Records shown —

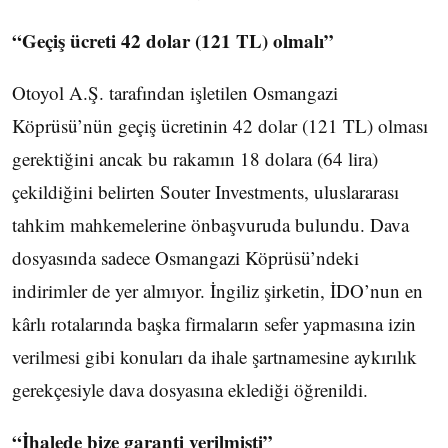
“Geçiş ücreti 42 dolar (121 TL) olmalı”
Otoyol A.Ş. tarafından işletilen Osmangazi
Köprüsü’nün geçiş ücretinin 42 dolar (121 TL) olması
gerektiğini ancak bu rakamın 18 dolara (64 lira)
çekildiğini belirten Souter Investments, uluslararası
tahkim mahkemelerine önbaşvuruda bulundu. Dava
dosyasında sadece Osmangazi Köprüsü’ndeki
indirimler de yer almıyor. İngiliz şirketin, İDO’nun en
kârlı rotalarında başka firmaların sefer yapmasına izin
verilmesi gibi konuları da ihale şartnamesine aykırılık
gerekçesiyle dava dosyasına eklediği öğrenildi.
“İhalede bize garanti verilmişti”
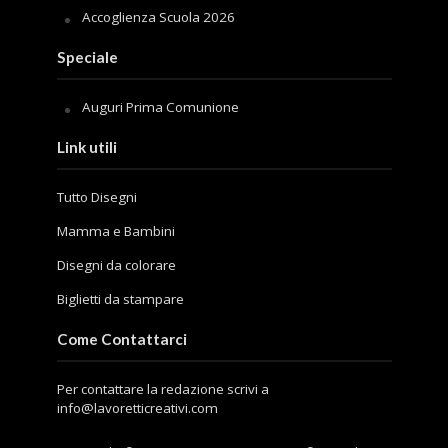
Accoglienza Scuola 2026
Speciale
Auguri Prima Comunione
Link utili
Tutto Disegni
Mamma e Bambini
Disegni da colorare
Biglietti da stampare
Come Contattarci
Per contattare la redazione scrivi a
info@lavoretticreativi.com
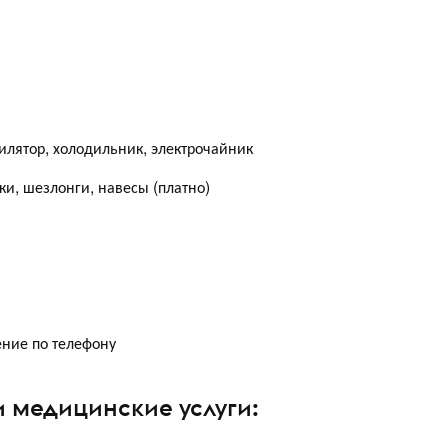
илятор, холодильник, электрочайник
ки, шезлонги, навесы (платно)
ение по телефону
 медицинские услуги:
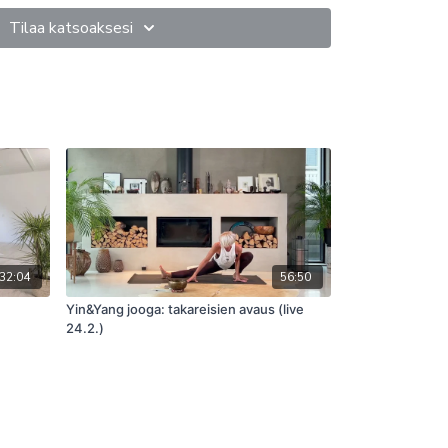
Tilaa katsoaksesi
us
parantaa aineenvaihduntaa, verenkiertoa ja
set ja kireydet vapautuvat.
 avaukset, lonkkien voitelut ja pyöritykset
vapauttavat myös alaselän jännitystä ja lievittävät
ät pitkinä, joustavina ja vahvoina.
 blokit asentojen tueksi.
32:04
56:50
stajat oireet
Yin&Yang jooga: takareisien avaus (live
24.2.)
ivat aiheuttaa monenlaisia oireita, jotka voivat
. Joitakin yleisiä oireita kireistä lonkankoukistajista
ukistajat voivat olla yhteydessä selkäkipuun, koska
at vetää lantion eteenpäin ja aiheuttaa alaselän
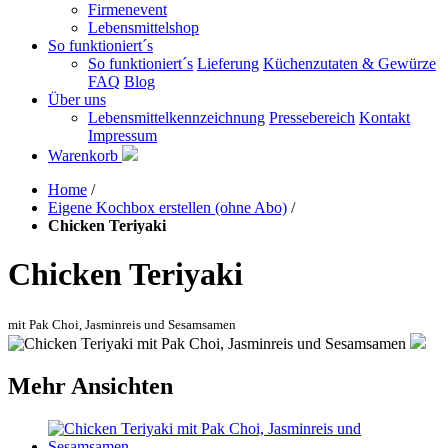
Firmenevent
Lebensmittelshop
So funktioniert´s
So funktioniert´s
Lieferung
Küchenzutaten & Gewürze
FAQ
Blog
Über uns
Lebensmittelkennzeichnung
Pressebereich
Kontakt
Impressum
Warenkorb
Home
/
Eigene Kochbox erstellen (ohne Abo)
/
Chicken Teriyaki
Chicken Teriyaki
mit Pak Choi, Jasminreis und Sesamsamen
Mehr Ansichten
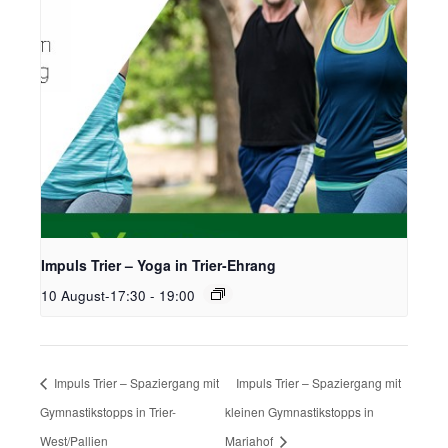
Impuls Trier – Yoga in Trier-Ehrang
10 August-17:30
-
19:00
Impuls Trier – Spaziergang mit
Impuls Trier – Spaziergang mit
Gymnastikstopps in Trier-
kleinen Gymnastikstopps in
West/Pallien
Mariahof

Required action — Exactly the lines from the one holding "Mamma e Bambini" to the last line of the records above should be duplicated, with no pictures among them.

Solution —
Mamma e Bambini
Disegni da colorare
Biglietti da stampare
Come Contattarci
Per contattare la redazione scrivi a
info@lavoretticreativi.com
илятор, холодильник, электрочайник
ки, шезлонги, навесы (платно)
ение по телефону
 медицинские услуги:
Tilaa katsoaksesi
us
parantaa aineenvaihduntaa, verenkiertoa ja
set ja kireydet vapautuvat.
 avaukset, lonkkien voitelut ja pyöritykset
vapauttavat myös alaselän jännitystä ja lievittävät
ät pitkinä, joustavina ja vahvoina.
 blokit asentojen tueksi.
32:04
56:50
stajat oireet
Yin&Yang jooga: takareisien avaus (live
24.2.)
ivat aiheuttaa monenlaisia oireita, jotka voivat
. Joitakin yleisiä oireita kireistä lonkankoukistajista
ukistajat voivat olla yhteydessä selkäkipuun, koska
at vetää lantion eteenpäin ja aiheuttaa alaselän
Firmenevent
Lebensmittelshop
So funktioniert´s
So funktioniert´s
Lieferung
Küchenzutaten & Gewürze
FAQ
Blog
Über uns
Lebensmittelkennzeichnung
Pressebereich
Kontakt
Impressum
Warenkorb
Home
/
Eigene Kochbox erstellen (ohne Abo)
/
Chicken Teriyaki
Chicken Teriyaki
mit Pak Choi, Jasminreis und Sesamsamen
Mehr Ansichten
Impuls Trier – Yoga in Trier-Ehrang
10 August-17:30
-
19:00
Impuls Trier – Spaziergang mit
Impuls Trier – Spaziergang mit
Gymnastikstopps in Trier-
kleinen Gymnastikstopps in
West/Pallien
Mariahof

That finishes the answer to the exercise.